▶ [YOUR GOAL]: Omit every picture while repeating the entries exactly.

▶ [RECORDS FOR THE TASK]:
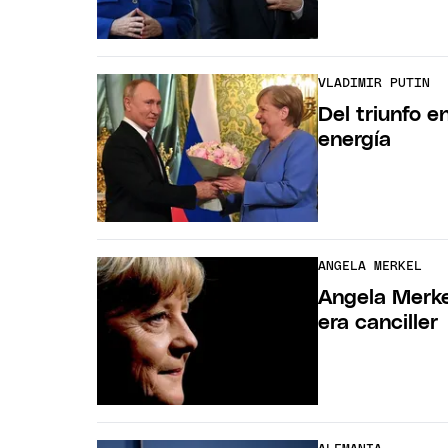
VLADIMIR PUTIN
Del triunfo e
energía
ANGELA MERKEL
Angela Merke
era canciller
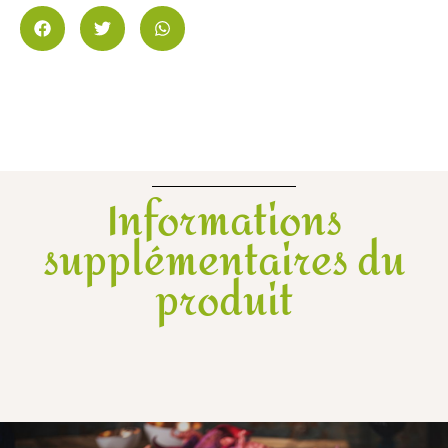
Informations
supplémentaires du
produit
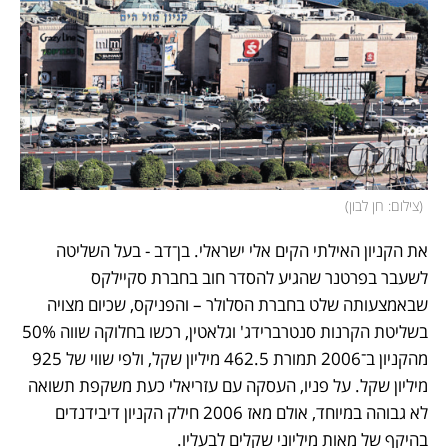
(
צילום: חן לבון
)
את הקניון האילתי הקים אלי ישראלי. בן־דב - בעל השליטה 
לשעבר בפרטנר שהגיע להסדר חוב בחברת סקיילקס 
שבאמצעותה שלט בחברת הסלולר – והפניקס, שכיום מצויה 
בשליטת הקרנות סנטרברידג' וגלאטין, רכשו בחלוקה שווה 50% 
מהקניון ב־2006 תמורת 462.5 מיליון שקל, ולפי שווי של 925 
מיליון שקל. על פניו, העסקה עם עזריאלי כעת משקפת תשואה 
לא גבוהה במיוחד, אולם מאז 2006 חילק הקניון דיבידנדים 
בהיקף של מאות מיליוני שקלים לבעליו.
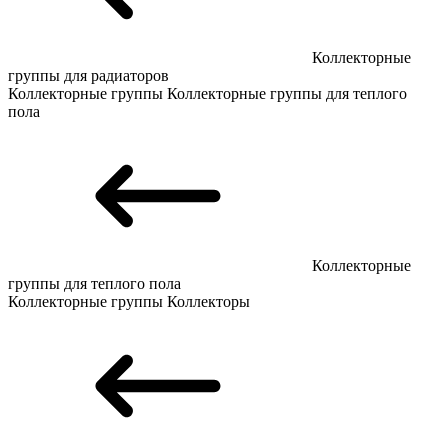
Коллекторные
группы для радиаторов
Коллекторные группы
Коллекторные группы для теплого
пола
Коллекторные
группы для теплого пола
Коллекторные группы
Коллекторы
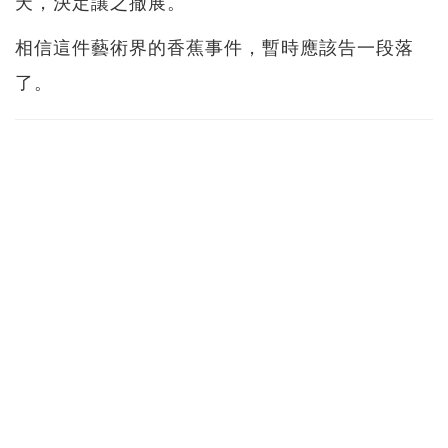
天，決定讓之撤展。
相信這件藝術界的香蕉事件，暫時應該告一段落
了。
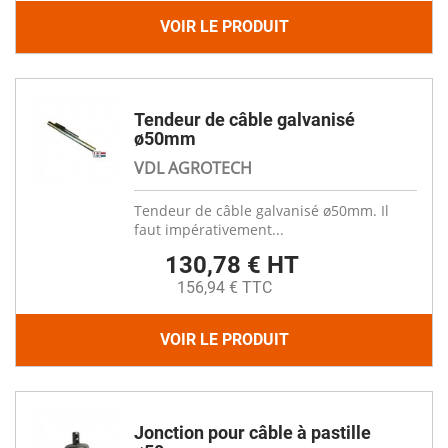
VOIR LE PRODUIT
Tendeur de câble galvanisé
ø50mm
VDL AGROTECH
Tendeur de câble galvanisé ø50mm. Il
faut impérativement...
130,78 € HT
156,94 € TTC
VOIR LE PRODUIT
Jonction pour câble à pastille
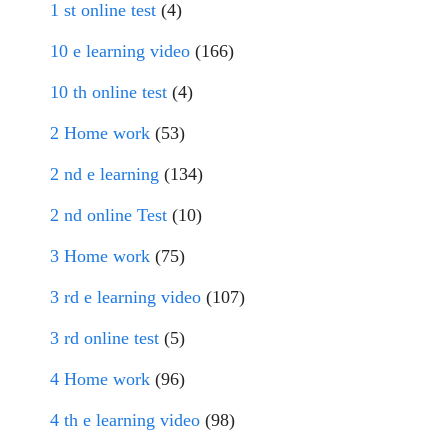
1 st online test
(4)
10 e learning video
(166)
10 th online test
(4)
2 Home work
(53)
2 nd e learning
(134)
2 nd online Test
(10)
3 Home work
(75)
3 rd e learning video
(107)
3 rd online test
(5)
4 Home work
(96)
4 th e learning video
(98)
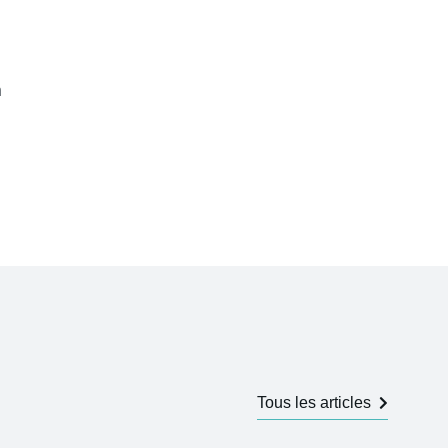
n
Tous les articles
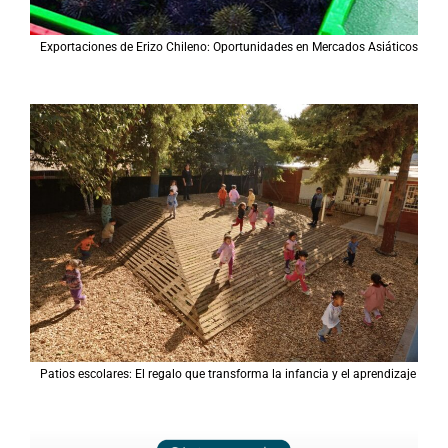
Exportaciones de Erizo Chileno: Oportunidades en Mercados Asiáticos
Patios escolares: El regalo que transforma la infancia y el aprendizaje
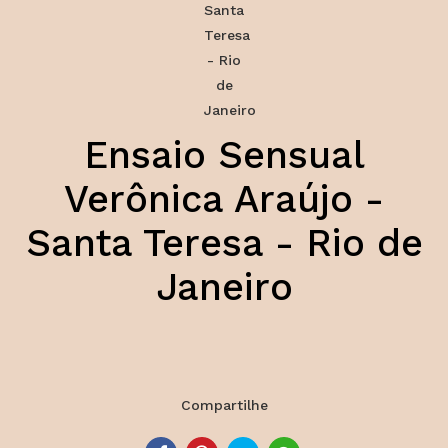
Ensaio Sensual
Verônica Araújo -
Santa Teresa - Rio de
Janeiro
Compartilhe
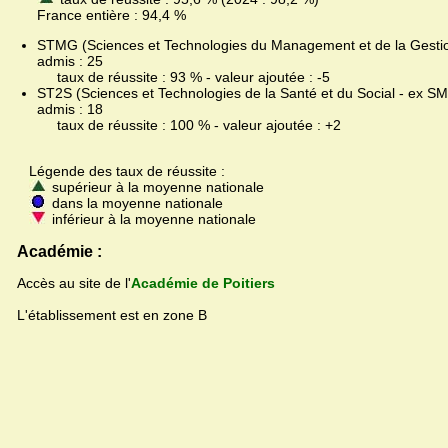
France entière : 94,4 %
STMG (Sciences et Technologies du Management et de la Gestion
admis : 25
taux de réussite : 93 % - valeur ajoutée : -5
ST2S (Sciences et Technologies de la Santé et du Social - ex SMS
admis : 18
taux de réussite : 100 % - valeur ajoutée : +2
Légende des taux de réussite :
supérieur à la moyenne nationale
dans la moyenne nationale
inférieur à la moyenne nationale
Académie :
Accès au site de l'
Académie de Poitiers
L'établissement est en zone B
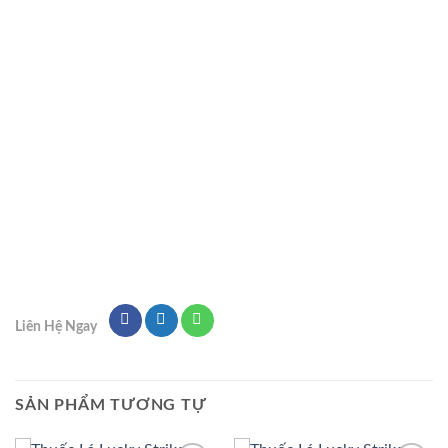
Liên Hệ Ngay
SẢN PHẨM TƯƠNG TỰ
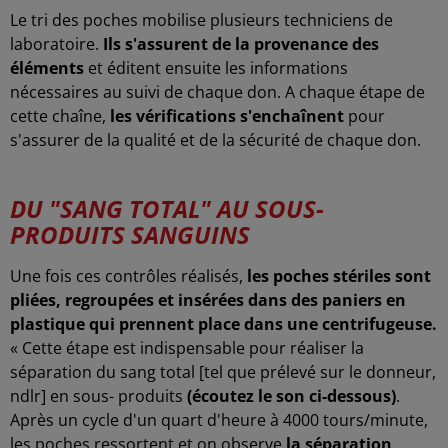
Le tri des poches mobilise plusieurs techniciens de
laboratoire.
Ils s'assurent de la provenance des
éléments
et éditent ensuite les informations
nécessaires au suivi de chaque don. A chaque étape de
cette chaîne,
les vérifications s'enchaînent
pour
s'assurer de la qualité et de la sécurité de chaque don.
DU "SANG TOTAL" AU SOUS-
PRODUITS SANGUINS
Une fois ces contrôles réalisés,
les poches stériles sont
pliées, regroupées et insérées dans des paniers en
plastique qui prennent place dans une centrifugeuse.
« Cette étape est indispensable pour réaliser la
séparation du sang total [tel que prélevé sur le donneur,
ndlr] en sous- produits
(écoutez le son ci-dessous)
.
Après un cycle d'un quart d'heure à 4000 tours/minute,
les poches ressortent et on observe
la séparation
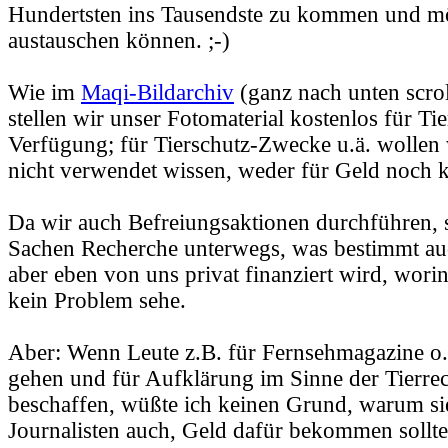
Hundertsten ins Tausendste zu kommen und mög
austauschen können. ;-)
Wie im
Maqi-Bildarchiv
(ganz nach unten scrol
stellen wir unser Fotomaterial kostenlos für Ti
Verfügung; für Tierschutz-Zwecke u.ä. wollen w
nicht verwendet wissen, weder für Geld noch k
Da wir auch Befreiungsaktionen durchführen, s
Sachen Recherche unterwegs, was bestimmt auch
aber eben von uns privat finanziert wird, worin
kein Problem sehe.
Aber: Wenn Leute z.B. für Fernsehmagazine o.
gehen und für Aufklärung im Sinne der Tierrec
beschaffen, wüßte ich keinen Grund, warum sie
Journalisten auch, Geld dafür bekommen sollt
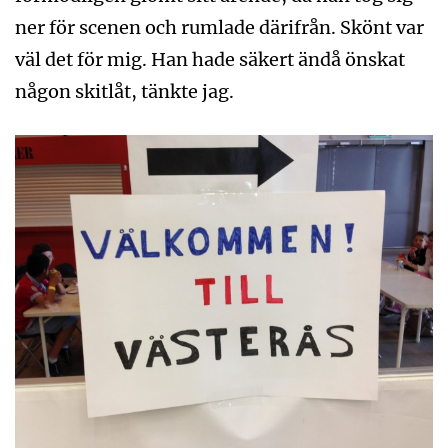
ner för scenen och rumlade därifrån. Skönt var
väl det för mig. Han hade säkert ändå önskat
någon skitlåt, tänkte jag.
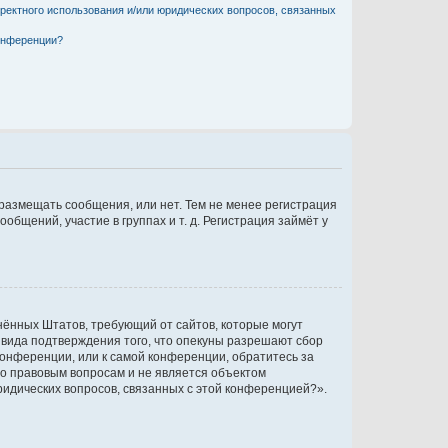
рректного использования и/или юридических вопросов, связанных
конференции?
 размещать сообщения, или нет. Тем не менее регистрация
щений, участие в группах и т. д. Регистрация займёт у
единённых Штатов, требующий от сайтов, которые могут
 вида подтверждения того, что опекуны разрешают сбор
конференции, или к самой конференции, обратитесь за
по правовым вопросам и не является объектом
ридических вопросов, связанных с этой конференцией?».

▶ [EXPECTED OUTPUT]:
VLADIMIR PUTIN
Del triunfo e
energía
ANGELA MERKEL
Angela Merke
era canciller
Informations
supplémentaires du
produit
(
צילום: חן לבון
)
את הקניון האילתי הקים אלי ישראלי. בן־דב - בעל השליטה 
לשעבר בפרטנר שהגיע להסדר חוב בחברת סקיילקס 
שבאמצעותה שלט בחברת הסלולר – והפניקס, שכיום מצויה 
בשליטת הקרנות סנטרברידג' וגלאטין, רכשו בחלוקה שווה 50% 
מהקניון ב־2006 תמורת 462.5 מיליון שקל, ולפי שווי של 925 
מיליון שקל. על פניו, העסקה עם עזריאלי כעת משקפת תשואה 
לא גבוהה במיוחד, אולם מאז 2006 חילק הקניון דיבידנדים 
בהיקף של מאות מיליוני שקלים לבעליו.
Коллекторные
группы для радиаторов
Коллекторные группы
Коллекторные группы для теплого
пола
Коллекторные
группы для теплого пола
Коллекторные группы
Коллекторы
天，決定讓之撤展。
相信這件藝術界的香蕉事件，暫時應該告一段落
了。
VOIR LE PRODUIT
Tendeur de câble galvanisé
ø50mm
VDL AGROTECH
Tendeur de câble galvanisé ø50mm. Il
faut impérativement...
130,78 € HT
156,94 € TTC
VOIR LE PRODUIT
Jonction pour câble à pastille
1 st online test
(4)
10 e learning video
(166)
10 th online test
(4)
2 Home work
(53)
2 nd e learning
(134)
2 nd online Test
(10)
3 Home work
(75)
3 rd e learning video
(107)
3 rd online test
(5)
4 Home work
(96)
4 th e learning video
(98)
n
Tous les articles
Exportaciones de Erizo Chileno: Oportunidades en Mercados Asiáticos
Patios escolares: El regalo que transforma la infancia y el aprendizaje
Ensaio Sensual
Verônica Araújo -
Santa Teresa - Rio de
Janeiro
Compartilhe
France entière : 94,4 %
STMG (Sciences et Technologies du Management et de la Gestion
admis : 25
taux de réussite : 93 % - valeur ajoutée : -5
ST2S (Sciences et Technologies de la Santé et du Social - ex SMS
admis : 18
taux de réussite : 100 % - valeur ajoutée : +2
Légende des taux de réussite :
supérieur à la moyenne nationale
dans la moyenne nationale
inférieur à la moyenne nationale
Académie :
Accès au site de l'
Académie de Poitiers
L'établissement est en zone B
Liên Hệ Ngay
SẢN PHẨM TƯƠNG TỰ
Le tri des poches mobilise plusieurs techniciens de
laboratoire.
Ils s'assurent de la provenance des
éléments
et éditent ensuite les informations
nécessaires au suivi de chaque don. A chaque étape de
cette chaîne,
les vérifications s'enchaînent
pour
s'assurer de la qualité et de la sécurité de chaque don.
DU "SANG TOTAL" AU SOUS-
PRODUITS SANGUINS
Une fois ces contrôles réalisés,
les poches stériles sont
pliées, regroupées et insérées dans des paniers en
plastique qui prennent place dans une centrifugeuse.
« Cette étape est indispensable pour réaliser la
séparation du sang total [tel que prélevé sur le donneur,
ndlr] en sous- produits
(écoutez le son ci-dessous)
.
Après un cycle d'un quart d'heure à 4000 tours/minute,
les poches ressortent et on observe
la séparation
Hundertsten ins Tausendste zu kommen und mög
austauschen können. ;-)
Wie im
Maqi-Bildarchiv
(ganz nach unten scrol
stellen wir unser Fotomaterial kostenlos für Ti
Verfügung; für Tierschutz-Zwecke u.ä. wollen w
nicht verwendet wissen, weder für Geld noch k
Da wir auch Befreiungsaktionen durchführen, s
Sachen Recherche unterwegs, was bestimmt auch
aber eben von uns privat finanziert wird, worin
kein Problem sehe.
Aber: Wenn Leute z.B. für Fernsehmagazine o.
gehen und für Aufklärung im Sinne der Tierrec
beschaffen, wüßte ich keinen Grund, warum sie
Journalisten auch, Geld dafür bekommen sollt
ner för scenen och rumlade därifrån. Skönt var
väl det för mig. Han hade säkert ändå önskat
någon skitlåt, tänkte jag.
рректного использования и/или юридических вопросов, связанных
конференции?
 размещать сообщения, или нет. Тем не менее регистрация
щений, участие в группах и т. д. Регистрация займёт у
единённых Штатов, требующий от сайтов, которые могут
 вида подтверждения того, что опекуны разрешают сбор
конференции, или к самой конференции, обратитесь за
по правовым вопросам и не является объектом
ридических вопросов, связанных с этой конференцией?».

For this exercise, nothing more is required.